In the present study, when an infant has to undergone blood sample for bacteria culture to verify a possible sepsis, a residual blood (200µl) is processed in the same time using a kit based on molecular biology. This kit is designed to obtain the highest sensitivity and specificity in the determination of most invasive bacterial diseases (meningitis, sepsis, pneumonia, etc.) affecting full-term, preterm infants to determine any presence of bacterial DNA belonging to all serotypes of Klebsiella pneumoniae, Escherichia coli, Streptococcus agalactiae and Listeria monocytogenes The target bacteria have been chosen on the basis of the current Italian epidemiological context, so as to include germs causing about 90% of the meningitis/sepsis cases among the neonatal population. The detection system can unmistakably identify the germ against which it is directed and without causing any cross-reaction with other germs or human DNA.

The results obtained with this method have demonstrated a 100% specificity (no false positive result). The sensitivity of this method compared with the cultural method has turned out to be twice as high.

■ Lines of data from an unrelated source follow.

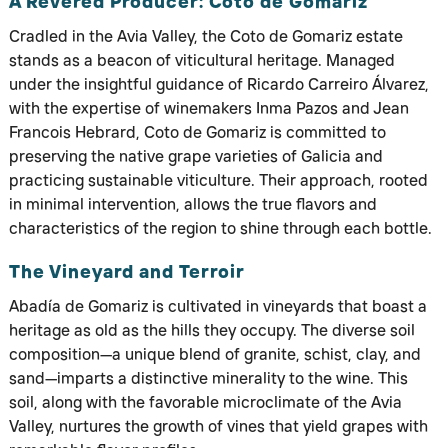
A Revered Producer: Coto de Gomariz
Cradled in the Avia Valley, the Coto de Gomariz estate
stands as a beacon of viticultural heritage. Managed
under the insightful guidance of Ricardo Carreiro Álvarez,
with the expertise of winemakers Inma Pazos and Jean
Francois Hebrard, Coto de Gomariz is committed to
preserving the native grape varieties of Galicia and
practicing sustainable viticulture. Their approach, rooted
in minimal intervention, allows the true flavors and
characteristics of the region to shine through each bottle.
The Vineyard and Terroir
Abadía de Gomariz is cultivated in vineyards that boast a
heritage as old as the hills they occupy. The diverse soil
composition—a unique blend of granite, schist, clay, and
sand—imparts a distinctive minerality to the wine. This
soil, along with the favorable microclimate of the Avia
Valley, nurtures the growth of vines that yield grapes with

The aim of the present study is to compare the efficacy of the blood culture method and the kit for molecular detection of bacterial DNA (all serotypes of Klebsiella pneumoniae, Escherichia coli, Streptococcus agalactiae and Listeria monocytogenes) considering the relevant epidemiology of our NICU, in order to verify the relative frequency of neonatal sepsis (EOS and LOS) caused by the target bacteria on the whole frequency of the bacteria responsible of all the sepsis in our ward.

The observational estimated period to collect 100 measurable samples, is 18 months from the beginning of the enrolment.

Samples correspond to the enrollment of term o preterm neonates who needed a blood withdrawal for a suspect of sepsis, that are processed by both mothods.